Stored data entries
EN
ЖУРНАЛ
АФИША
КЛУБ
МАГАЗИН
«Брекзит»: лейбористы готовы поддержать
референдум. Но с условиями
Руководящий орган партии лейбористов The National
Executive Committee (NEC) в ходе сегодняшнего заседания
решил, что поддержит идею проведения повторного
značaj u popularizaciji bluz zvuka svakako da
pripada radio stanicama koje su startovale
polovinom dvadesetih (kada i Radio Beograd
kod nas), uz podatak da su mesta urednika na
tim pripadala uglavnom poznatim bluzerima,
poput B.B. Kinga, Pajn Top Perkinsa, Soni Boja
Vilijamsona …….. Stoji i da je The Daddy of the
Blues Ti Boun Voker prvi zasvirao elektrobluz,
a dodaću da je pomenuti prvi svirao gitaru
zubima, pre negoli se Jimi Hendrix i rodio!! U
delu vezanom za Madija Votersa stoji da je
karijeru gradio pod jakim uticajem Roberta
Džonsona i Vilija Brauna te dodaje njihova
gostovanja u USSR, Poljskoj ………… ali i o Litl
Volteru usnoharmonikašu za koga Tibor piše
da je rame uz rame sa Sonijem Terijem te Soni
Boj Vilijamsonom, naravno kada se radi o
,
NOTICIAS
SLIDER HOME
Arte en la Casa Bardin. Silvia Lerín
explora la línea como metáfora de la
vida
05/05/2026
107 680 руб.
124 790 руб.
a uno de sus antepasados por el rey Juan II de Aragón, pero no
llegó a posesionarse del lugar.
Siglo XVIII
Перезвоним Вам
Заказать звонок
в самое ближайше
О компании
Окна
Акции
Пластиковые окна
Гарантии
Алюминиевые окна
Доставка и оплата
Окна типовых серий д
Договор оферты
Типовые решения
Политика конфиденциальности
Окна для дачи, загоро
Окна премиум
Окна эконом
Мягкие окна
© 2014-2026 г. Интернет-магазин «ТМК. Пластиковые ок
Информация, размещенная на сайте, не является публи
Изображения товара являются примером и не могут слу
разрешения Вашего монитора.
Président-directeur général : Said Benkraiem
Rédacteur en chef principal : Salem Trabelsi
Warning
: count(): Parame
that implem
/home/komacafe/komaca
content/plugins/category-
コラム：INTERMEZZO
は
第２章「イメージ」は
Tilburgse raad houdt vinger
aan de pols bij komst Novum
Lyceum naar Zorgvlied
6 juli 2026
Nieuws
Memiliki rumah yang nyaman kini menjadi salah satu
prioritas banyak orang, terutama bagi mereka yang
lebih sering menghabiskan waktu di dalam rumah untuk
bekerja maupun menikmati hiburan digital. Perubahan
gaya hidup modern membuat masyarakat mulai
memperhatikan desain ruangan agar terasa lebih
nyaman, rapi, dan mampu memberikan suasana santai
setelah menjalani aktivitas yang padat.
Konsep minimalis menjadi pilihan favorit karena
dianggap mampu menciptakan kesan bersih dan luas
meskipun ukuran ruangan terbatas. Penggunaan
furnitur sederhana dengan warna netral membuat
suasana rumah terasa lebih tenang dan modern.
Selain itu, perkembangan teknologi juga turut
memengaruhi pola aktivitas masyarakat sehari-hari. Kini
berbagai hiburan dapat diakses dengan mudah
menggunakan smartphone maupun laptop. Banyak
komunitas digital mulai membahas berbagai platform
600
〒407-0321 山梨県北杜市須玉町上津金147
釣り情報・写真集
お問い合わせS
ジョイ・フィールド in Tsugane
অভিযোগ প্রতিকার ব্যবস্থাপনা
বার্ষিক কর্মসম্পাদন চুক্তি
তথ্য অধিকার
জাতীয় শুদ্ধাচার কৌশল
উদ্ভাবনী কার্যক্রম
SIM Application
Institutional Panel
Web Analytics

## Directions for this task
All lines above from the line with "Rédacteur en chef principal : Salem Trabelsi" through the line with "তথ্য অধিকার", both included, are to be set down exactly, with nothing else.

## Task response
Rédacteur en chef principal : Salem Trabelsi
Warning
: count(): Parame
that implem
/home/komacafe/komaca
content/plugins/category-
コラム：INTERMEZZO
は
第２章「イメージ」は
Tilburgse raad houdt vinger
aan de pols bij komst Novum
Lyceum naar Zorgvlied
6 juli 2026
Nieuws
Memiliki rumah yang nyaman kini menjadi salah satu
prioritas banyak orang, terutama bagi mereka yang
lebih sering menghabiskan waktu di dalam rumah untuk
bekerja maupun menikmati hiburan digital. Perubahan
gaya hidup modern membuat masyarakat mulai
memperhatikan desain ruangan agar terasa lebih
nyaman, rapi, dan mampu memberikan suasana santai
setelah menjalani aktivitas yang padat.
Konsep minimalis menjadi pilihan favorit karena
dianggap mampu menciptakan kesan bersih dan luas
meskipun ukuran ruangan terbatas. Penggunaan
furnitur sederhana dengan warna netral membuat
suasana rumah terasa lebih tenang dan modern.
Selain itu, perkembangan teknologi juga turut
memengaruhi pola aktivitas masyarakat sehari-hari. Kini
berbagai hiburan dapat diakses dengan mudah
menggunakan smartphone maupun laptop. Banyak
komunitas digital mulai membahas berbagai platform
600
〒407-0321 山梨県北杜市須玉町上津金147
釣り情報・写真集
お問い合わせS
ジョイ・フィールド in Tsugane
অভিযোগ প্রতিকার ব্যবস্থাপনা
বার্ষিক কর্মসম্পাদন চুক্তি
তথ্য অধিকার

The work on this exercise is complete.